I want alot of things I cannot have.
I want a new phone. (easiest thing to achieve on my list. Will do so after graduation. I'm surviving now on my nokia 8250 since my samsung died on me from old age. Could not resuscitate it despite repetitive recharging. Decided not to waste money on a new battery for an old phone which I'm gg to replace in 6 months anyway.)
I want a dog.
I want a nissan GT-R.
I want a kitten if I can't get a dog.
I want a guinea pig if i can't get a kitten. (I will love them all the same)
I want alot of other things that I most likely am unable to get given my current lifestyle and habits and personality.
I day dream alot. Not good for my mental health. Makes me think of things that I cannot get and makes me upset after that for being able to get them.
I guess getting a dog is slightly more feasible than getting a nissan GTR. But that involves me moving out. What will my relatives think?

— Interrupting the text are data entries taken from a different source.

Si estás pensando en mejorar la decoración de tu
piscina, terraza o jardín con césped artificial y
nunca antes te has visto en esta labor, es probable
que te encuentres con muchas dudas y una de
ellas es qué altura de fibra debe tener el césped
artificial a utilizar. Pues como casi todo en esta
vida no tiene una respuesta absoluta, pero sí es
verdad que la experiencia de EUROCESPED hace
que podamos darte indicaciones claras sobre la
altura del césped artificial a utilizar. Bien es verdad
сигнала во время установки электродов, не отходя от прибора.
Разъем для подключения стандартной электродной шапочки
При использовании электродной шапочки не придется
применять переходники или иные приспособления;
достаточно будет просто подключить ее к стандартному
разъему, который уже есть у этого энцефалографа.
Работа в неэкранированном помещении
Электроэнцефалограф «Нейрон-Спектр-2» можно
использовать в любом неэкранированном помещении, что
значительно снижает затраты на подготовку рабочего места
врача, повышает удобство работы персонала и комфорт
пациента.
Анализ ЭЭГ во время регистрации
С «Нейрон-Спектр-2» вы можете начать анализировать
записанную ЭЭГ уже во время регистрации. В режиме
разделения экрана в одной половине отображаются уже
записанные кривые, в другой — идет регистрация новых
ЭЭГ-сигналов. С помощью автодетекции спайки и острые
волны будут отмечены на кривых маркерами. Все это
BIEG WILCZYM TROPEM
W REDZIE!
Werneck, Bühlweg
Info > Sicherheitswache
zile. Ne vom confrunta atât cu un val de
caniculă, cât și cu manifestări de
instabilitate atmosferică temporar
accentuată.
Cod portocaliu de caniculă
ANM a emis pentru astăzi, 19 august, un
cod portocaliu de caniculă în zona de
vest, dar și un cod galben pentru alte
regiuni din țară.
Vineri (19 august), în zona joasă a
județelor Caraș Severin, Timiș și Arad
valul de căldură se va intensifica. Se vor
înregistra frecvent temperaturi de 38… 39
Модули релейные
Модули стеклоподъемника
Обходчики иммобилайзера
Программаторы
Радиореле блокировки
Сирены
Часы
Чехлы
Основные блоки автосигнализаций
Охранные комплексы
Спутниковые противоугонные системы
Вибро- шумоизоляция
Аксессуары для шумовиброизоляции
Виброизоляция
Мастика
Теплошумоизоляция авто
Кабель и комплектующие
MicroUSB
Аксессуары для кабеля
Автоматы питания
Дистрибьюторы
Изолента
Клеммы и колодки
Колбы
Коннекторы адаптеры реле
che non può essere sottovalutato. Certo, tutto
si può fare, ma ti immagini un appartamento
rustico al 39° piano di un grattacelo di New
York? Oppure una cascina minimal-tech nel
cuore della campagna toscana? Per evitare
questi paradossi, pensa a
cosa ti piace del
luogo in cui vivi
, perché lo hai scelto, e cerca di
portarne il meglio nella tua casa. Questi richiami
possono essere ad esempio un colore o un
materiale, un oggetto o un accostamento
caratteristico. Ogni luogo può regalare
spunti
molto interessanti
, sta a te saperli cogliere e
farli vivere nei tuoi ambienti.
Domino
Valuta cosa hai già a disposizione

When will I start feeling blissfully satisfied with my life? Do I really have to be busy in order to distract me away from all this wishful thinking (i mean how on earth am i going to afford a nissan GT-R.... the answer is NEVER.. NOT in a lifetime with the kind of pay that I am going to be earning.)
I've started to worry about my future alot. I am very grateful for my scholarship. But with it comes many expectations, which I am worried I am unable to fulfill in the future. What if they realise that they chose the wrong person? What if I fall short of so many expectations? I'll be a disappointment to many. I don't know if I have the capabilities to handle whatever responsibilities they hand out to me. I do not have one of the brightest minds, I do not have the confidence, I know NUTS about what I'm supposed to be doing.
I hope I don't end up feeling all depressed and useless when I start work because I HAVE felt really depressed before although not in the category of clinical depression after talking to my friend about it.